Studio album by Barbra Streisand
- Released: February 1964
- Recorded: January 29, 1963; October 30, 1963; November 20, 1963; January 6, 1964
- Studios: Columbia 7th Ave, New York City; Columbia 30th Street, New York City;
- Genre: Traditional pop
- Length: 30:49
- Label: Columbia
- Producer: Mike Berniker

Barbra Streisand chronology
| The Second Barbra Streisand Album (1963) | The Third Album (1964) | Funny Girl (Original Broadway Cast Recording) (1964) |

= The Third Album (Barbra Streisand album) =

The Third Album is the third solo studio album by American singer Barbra Streisand, released in February 1964. By 1966, the album sold over one million copies worldwide.

== Artwork ==
The photograph on the album cover was taken by actor Roddy McDowall when Streisand was performing on The Judy Garland Show in October 1963.

== Critical reception ==

AllMusic gave the album a retrospective three (out of five) stars, and called it "another demonstration of the beauty of Barbra Streisand's voice, also suggested that her interpretive abilities remained limited."

Professional ratings
Review scores
| Source | Rating |
| Allmusic | link |
| Record Mirror | Star |
| Tom Hull – on the Web | B− () |

== Commercial performance ==
After the success of Streisand's previous two albums, The Barbra Streisand Album and The Second Barbra Streisand Album, it was expected that The Third Album would do as well.
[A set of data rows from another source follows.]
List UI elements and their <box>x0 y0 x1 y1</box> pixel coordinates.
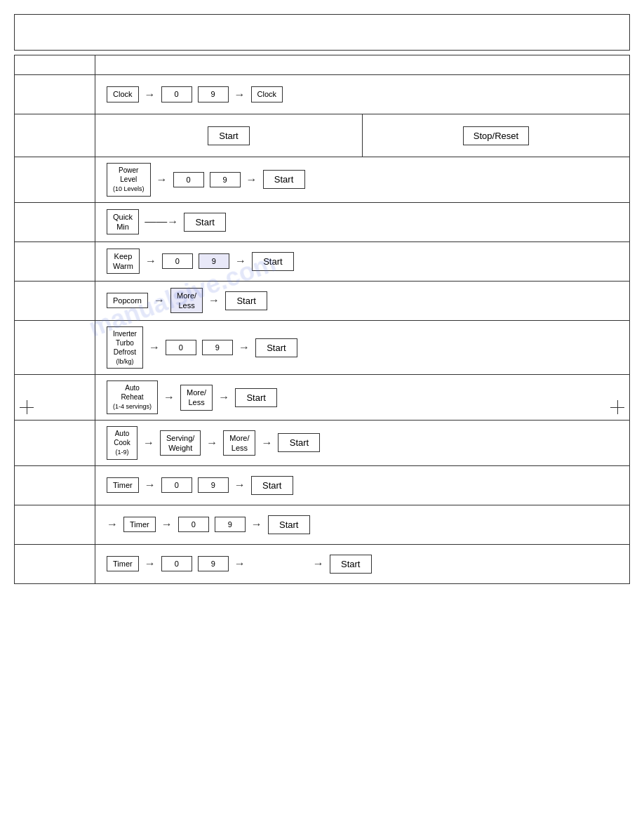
table-row: PowerLevel(10 Levels) → 0 9 → Start <box>15 157 630 203</box>
arrow-5: → <box>145 255 156 267</box>
table-row: Popcorn → More/Less → Start <box>15 281 630 320</box>
keepwarm-sequence: KeepWarm → 0 9 → Start <box>95 242 629 281</box>
table-row: AutoReheat(1-4 servings) → More/Less → S… <box>15 375 630 421</box>
digit-9-6[interactable]: 9 <box>215 517 246 532</box>
digit-0-3[interactable]: 0 <box>162 253 193 269</box>
start-button-quickmin[interactable]: Start <box>184 213 226 232</box>
arrow-13: → <box>143 437 154 449</box>
start-button-timer1[interactable]: Start <box>251 476 293 495</box>
quickmin-button[interactable]: QuickMin <box>107 209 139 235</box>
servingweight-button[interactable]: Serving/Weight <box>160 430 201 456</box>
moreless-autoreheat[interactable]: More/Less <box>180 385 213 411</box>
start-button-powerlevel[interactable]: Start <box>263 170 305 189</box>
arrow-1: → <box>145 88 156 101</box>
digit-9-4[interactable]: 9 <box>202 340 233 355</box>
row-content-popcorn: Popcorn → More/Less → Start <box>95 281 630 320</box>
digit-9-7[interactable]: 9 <box>198 556 229 571</box>
clock-button-1[interactable]: Clock <box>107 86 139 102</box>
digit-0-1[interactable]: 0 <box>161 86 192 102</box>
moreless-autocook[interactable]: More/Less <box>223 430 255 456</box>
header-row <box>15 55 630 75</box>
start-button-timer3[interactable]: Start <box>330 555 372 574</box>
arrow-17: → <box>234 479 246 491</box>
main-table: Clock → 0 9 → Clock Start S <box>14 55 630 584</box>
autoreheat-sequence: AutoReheat(1-4 servings) → More/Less → S… <box>95 375 629 420</box>
arrow-18: → <box>107 518 118 531</box>
timer-button-2[interactable]: Timer <box>123 517 156 532</box>
row-content-timer1: Timer → 0 9 → Start <box>95 465 630 505</box>
arrow-4: → <box>246 173 257 186</box>
digit-0-6[interactable]: 0 <box>178 517 209 532</box>
start-button-autoreheat[interactable]: Start <box>235 388 277 407</box>
row-content-autoreheat: AutoReheat(1-4 servings) → More/Less → S… <box>95 375 630 421</box>
timer-button-3[interactable]: Timer <box>107 556 139 571</box>
clock-sequence: Clock → 0 9 → Clock <box>95 75 629 114</box>
digit-0-4[interactable]: 0 <box>166 340 196 355</box>
arrow-3: → <box>156 173 168 186</box>
row-label-powerlevel <box>15 157 95 203</box>
row-content-timer2: → Timer → 0 9 → Start <box>95 505 630 544</box>
header-content-col <box>95 55 630 75</box>
popcorn-button[interactable]: Popcorn <box>107 293 148 308</box>
moreless-popcorn[interactable]: More/Less <box>170 288 203 314</box>
digit-0-7[interactable]: 0 <box>161 556 192 571</box>
row-content-keepwarm: KeepWarm → 0 9 → Start <box>95 241 630 281</box>
defrost-button[interactable]: InverterTurboDefrost(lb/kg) <box>107 326 143 369</box>
arrow-23: → <box>313 557 324 570</box>
header-label-col <box>15 55 95 75</box>
start-button-defrost[interactable]: Start <box>255 338 297 357</box>
row-content-startstop: Start Stop/Reset <box>95 114 630 157</box>
row-label-timer3 <box>15 544 95 583</box>
digit-9-5[interactable]: 9 <box>198 477 229 493</box>
crosshair-left <box>20 400 34 414</box>
timer3-sequence: Timer → 0 9 → → Start <box>95 545 629 583</box>
row-content-quickmin: QuickMin ——→ Start <box>95 202 630 241</box>
crosshair-right <box>610 400 624 414</box>
start-button[interactable]: Start <box>208 126 250 145</box>
defrost-sequence: InverterTurboDefrost(lb/kg) → 0 9 → Star… <box>95 321 629 375</box>
row-label-quickmin <box>15 202 95 241</box>
digit-0-2[interactable]: 0 <box>173 172 204 187</box>
digit-0-5[interactable]: 0 <box>161 477 192 493</box>
timer-button-1[interactable]: Timer <box>107 477 139 493</box>
stopreset-button[interactable]: Stop/Reset <box>463 126 529 145</box>
row-content-timer3: Timer → 0 9 → → Start <box>95 544 630 583</box>
clock-button-2[interactable]: Clock <box>251 86 283 102</box>
timer2-sequence: → Timer → 0 9 → Start <box>95 505 629 544</box>
split-row: Start Stop/Reset <box>95 114 629 157</box>
top-bar <box>14 14 630 51</box>
row-content-autocook: AutoCook(1-9) → Serving/Weight → More/Le… <box>95 421 630 466</box>
digit-9-1[interactable]: 9 <box>198 86 229 102</box>
table-row: AutoCook(1-9) → Serving/Weight → More/Le… <box>15 421 630 466</box>
autocook-sequence: AutoCook(1-9) → Serving/Weight → More/Le… <box>95 421 629 465</box>
autoreheat-button[interactable]: AutoReheat(1-4 servings) <box>107 380 158 414</box>
table-row: KeepWarm → 0 9 → Start <box>15 241 630 281</box>
arrow-7: → <box>154 294 165 307</box>
row-label-popcorn <box>15 281 95 320</box>
row-label-autocook <box>15 421 95 466</box>
arrow-11: → <box>163 391 175 404</box>
arrow-9: → <box>149 341 160 354</box>
start-button-popcorn[interactable]: Start <box>225 291 267 310</box>
start-button-timer2[interactable]: Start <box>268 515 310 534</box>
row-label-defrost <box>15 320 95 375</box>
powerlevel-sequence: PowerLevel(10 Levels) → 0 9 → Start <box>95 157 629 202</box>
arrow-15: → <box>261 437 272 449</box>
start-button-autocook[interactable]: Start <box>278 433 320 452</box>
quickmin-sequence: QuickMin ——→ Start <box>95 203 629 241</box>
arrow-21: → <box>145 557 156 570</box>
table-row: QuickMin ——→ Start <box>15 202 630 241</box>
arrow-2: → <box>234 88 246 101</box>
arrow-8: → <box>208 294 220 307</box>
arrow-16: → <box>145 479 156 491</box>
digit-9-2[interactable]: 9 <box>210 172 241 187</box>
autocook-button[interactable]: AutoCook(1-9) <box>107 426 137 460</box>
powerlevel-button[interactable]: PowerLevel(10 Levels) <box>107 163 151 197</box>
start-button-keepwarm[interactable]: Start <box>252 252 294 271</box>
digit-9-3[interactable]: 9 <box>199 253 229 269</box>
row-content-defrost: InverterTurboDefrost(lb/kg) → 0 9 → Star… <box>95 320 630 375</box>
timer1-sequence: Timer → 0 9 → Start <box>95 466 629 505</box>
keepwarm-button[interactable]: KeepWarm <box>107 249 140 274</box>
stopreset-half: Stop/Reset <box>363 114 629 157</box>
arrow-19: → <box>161 518 173 531</box>
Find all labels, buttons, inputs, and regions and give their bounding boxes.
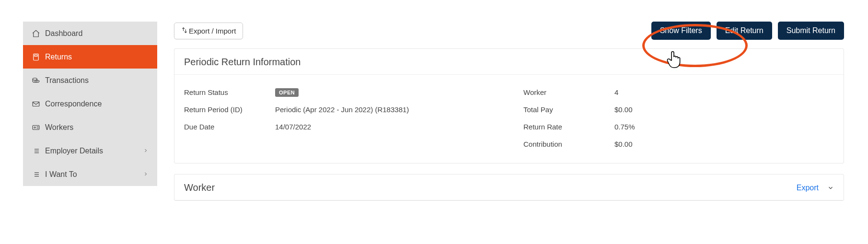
info-column-left: Return Status OPEN Return Period (ID) Pe… [184,83,495,152]
sidebar-item-label: I Want To [45,170,143,179]
link-label: Export [797,184,819,192]
toolbar: Export / Import Show Filters Edit Return… [174,22,844,40]
field-value: 14/07/2022 [275,123,311,131]
sidebar-item-label: Returns [45,53,149,61]
field-label: Total Pay [523,105,614,114]
field-value: 0.75% [614,123,635,131]
sidebar-item-label: Transactions [45,76,149,85]
svg-rect-7 [33,102,39,106]
field-label: Return Status [184,88,275,96]
sidebar-item-label: Workers [45,123,149,132]
id-card-icon [32,123,45,132]
edit-return-button[interactable]: Edit Return [717,22,772,40]
chevron-right-icon [143,147,149,155]
field-value: 4 [614,88,618,96]
field-value: Periodic (Apr 2022 - Jun 2022) (R183381) [275,105,409,114]
sidebar-item-returns[interactable]: Returns [23,45,157,69]
button-label: Show Filters [660,26,702,35]
sidebar-item-transactions[interactable]: Transactions [23,69,157,92]
mail-icon [32,100,45,108]
sidebar-item-i-want-to[interactable]: I Want To [23,163,157,186]
calculator-icon [32,53,45,61]
button-label: Submit Return [787,26,835,35]
status-badge: OPEN [275,88,299,97]
sidebar-item-dashboard[interactable]: Dashboard [23,22,157,45]
export-link[interactable]: Export [797,184,834,192]
info-column-right: Worker 4 Total Pay $0.00 Return Rate 0.7… [523,83,834,152]
submit-return-button[interactable]: Submit Return [778,22,844,40]
svg-rect-1 [35,55,37,56]
sidebar-item-label: Dashboard [45,29,149,38]
svg-point-5 [33,78,37,80]
field-label: Due Date [184,123,275,131]
sidebar-item-label: Correspondence [45,100,149,108]
periodic-return-card: Periodic Return Information Return Statu… [174,48,844,163]
svg-point-9 [34,127,35,128]
sidebar-item-workers[interactable]: Workers [23,116,157,139]
field-value: $0.00 [614,140,633,148]
sidebar-item-label: Employer Details [45,147,143,155]
transfer-icon [181,27,189,35]
chevron-right-icon [143,170,149,179]
card-title: Worker [184,182,215,193]
export-import-button[interactable]: Export / Import [174,23,243,39]
main-content: Export / Import Show Filters Edit Return… [174,22,844,201]
field-label: Return Period (ID) [184,105,275,114]
field-label: Worker [523,88,614,96]
card-title: Periodic Return Information [174,49,844,75]
sidebar-item-correspondence[interactable]: Correspondence [23,92,157,116]
field-value: $0.00 [614,105,633,114]
home-icon [32,29,45,38]
coins-icon [32,76,45,85]
list-icon [32,147,45,155]
button-label: Edit Return [725,26,764,35]
sidebar: Dashboard Returns Transactions Correspon… [23,22,157,201]
chevron-down-icon [827,185,834,191]
field-label: Contribution [523,140,614,148]
worker-card: Worker Export [174,174,844,201]
sidebar-item-employer-details[interactable]: Employer Details [23,139,157,163]
button-label: Export / Import [189,27,236,35]
field-label: Return Rate [523,123,614,131]
svg-rect-8 [33,125,39,129]
list-icon [32,170,45,179]
show-filters-button[interactable]: Show Filters [651,22,711,40]
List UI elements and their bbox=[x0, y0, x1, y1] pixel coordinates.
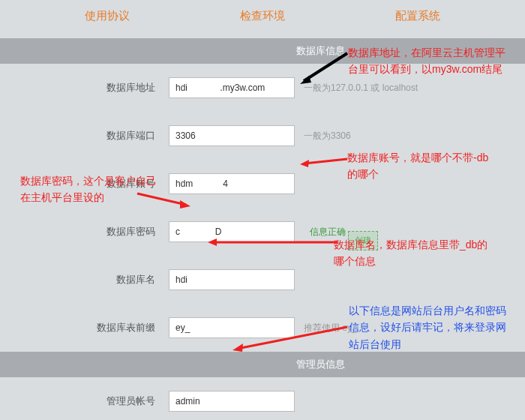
db-name-input[interactable] bbox=[169, 269, 295, 290]
tab-config[interactable]: 配置系统 bbox=[395, 9, 440, 23]
db-host-input[interactable] bbox=[169, 77, 295, 98]
db-prefix-input[interactable] bbox=[169, 317, 295, 338]
db-prefix-hint: 推荐使用 ey_ bbox=[304, 322, 357, 334]
db-pass-status: 信息正确 bbox=[310, 226, 346, 238]
admin-user-input[interactable] bbox=[169, 391, 295, 412]
db-port-label: 数据库端口 bbox=[0, 129, 169, 142]
db-name-label: 数据库名 bbox=[0, 273, 169, 286]
db-prefix-label: 数据库表前缀 bbox=[0, 321, 169, 334]
section-db-info: 数据库信息 bbox=[0, 38, 525, 64]
tab-env[interactable]: 检查环境 bbox=[240, 9, 285, 23]
section-admin-info: 管理员信息 bbox=[0, 352, 525, 377]
db-port-input[interactable] bbox=[169, 125, 295, 146]
db-pass-input[interactable] bbox=[169, 221, 295, 242]
step-tabs: 使用协议 检查环境 配置系统 bbox=[0, 0, 525, 38]
db-pass-label: 数据库密码 bbox=[0, 225, 169, 238]
db-user-input[interactable] bbox=[169, 173, 295, 194]
db-host-hint: 一般为127.0.0.1 或 localhost bbox=[304, 82, 418, 94]
db-port-hint: 一般为3306 bbox=[304, 130, 351, 142]
db-host-label: 数据库地址 bbox=[0, 81, 169, 94]
admin-user-label: 管理员帐号 bbox=[0, 394, 169, 408]
db-user-label: 数据库账号 bbox=[0, 177, 169, 190]
tab-agreement[interactable]: 使用协议 bbox=[85, 9, 130, 23]
db-create-badge: 创建 bbox=[348, 231, 378, 250]
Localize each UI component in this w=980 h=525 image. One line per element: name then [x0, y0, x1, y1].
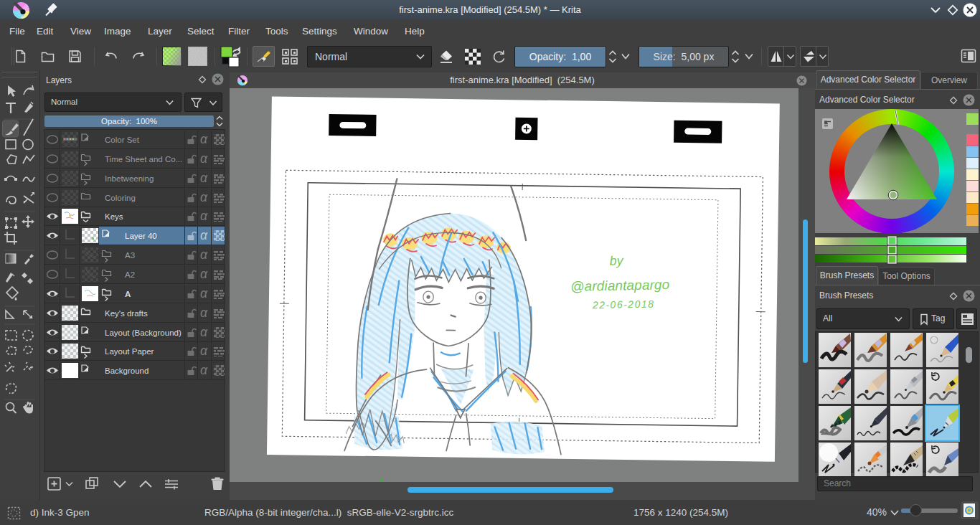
svg-text:22-06-2018: 22-06-2018	[592, 298, 655, 311]
svg-text:by: by	[609, 253, 623, 268]
svg-text:@ardiantapargo: @ardiantapargo	[570, 277, 669, 294]
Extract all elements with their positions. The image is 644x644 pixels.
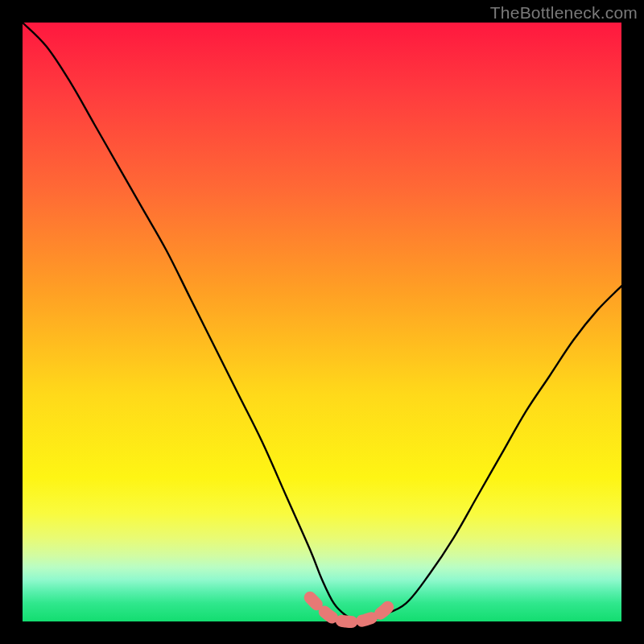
bottleneck-trough-markers [310,597,394,621]
bottleneck-curve [23,23,621,622]
bottleneck-curve-svg [23,23,621,621]
watermark-text: TheBottleneck.com [490,3,638,23]
chart-frame: TheBottleneck.com [0,0,644,644]
plot-area [23,23,621,621]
The album turned out to be very successful; it reached #5 on Billboard's Pop Albums Chart and was certified Gold by the RIAA. It stayed on the Billboard 200 for 74 weeks.

== Song information ==
- "My Melancholy Baby" was first performed by William Frawley in 1912.
- "Just in Time" was introduced in the musical Bells Are Ringing. The arrangement on this LP makes use of the Prelude from J.S. Bach's "Prelude and Fugue in C Major" from the Well-Tempered Clavier.
- "Taking a Chance on Love" was introduced by Ethel Waters in the musical Cabin In The Sky.
- "Bewitched, Bothered and Bewildered" was introduced in the musical Pal Joey.
- "Never Will I Marry" was introduced by Anthony Perkins in the 1960 musical Greenwillow.
- "As Time Goes By" was introduced in the musical Everybody's Welcome, and featured in the 1942 film Casablanca.
- "It Had to Be You" was first published in 1924.
- "Make Believe" was introduced in the musical Show Boat.
- "I Had Myself a True Love" was introduced in the 1946 musical St. Louis Woman.

== Track listing ==

Side One
| No. | Title | Writer(s) | Length |
|---|---|---|---|
| 1. | "My Melancholy Baby" | Ernie Burnett, George A. Norton, Maybelle E. Watson | 3:02 |
| 2. | "Just in Time" | lyrics: Betty Comden and Adolph Green; music: Jule Styne | 2:16 |
| 3. | "Taking a Chance on Love" | Vernon Duke, Ted Fetter, John Latouche | 2:34 |
| 4. | "Bewitched, Bothered and Bewildered" | Lorenz Hart, Richard Rodgers | 2:54 |
| 5. | "Never Will I Marry" | Frank Loesser | 2:27 |

Side Two
| No. | Title | Writer(s) | Length |
|---|---|---|---|
| 1. | "As Time Goes By" | Herman Hupfeld | 3:46 |
| 2. | "Draw Me a Circle" | Cy Young | 2:15 |
| 3. | "It Had to Be You" | music: Isham Jones; lyrics: Gus Kahn | 3:46 |
| 4. | "Make Believe" | Oscar Hammerstein II, Jerome Kern | 2:41 |
| 5. | "I Had Myself a True Love" | Harold Arlen, Johnny Mercer | 4:23 |

== Personnel ==
- Barbra Streisand – vocals
- Mike Berniker – producer
- Ray Ellis, Sid Ramin, Peter Daniels, Peter Matz – arrangements, conductor
- Frank Laico, Ted Brosnan – recording engineer
- Roddy McDowall – cover photography from The Judy Garland Show, October 1963
- Sammy Cahn – liner notes

== Chart positions ==
=== Weekly charts ===

| Chart | Peak position |
|---|---|
| US Billboard 200 | 5 |
| US Cashbox Top Albums | 4 |

== Certifications and sales ==

| Region | Certification | Certified units/sales |
| United States (RIAA) | Gold | 500,000^{^} |
Summaries
| Worldwide as of 1966 | — | 1,000,000 |
^{^} Shipments figures based on certification alone.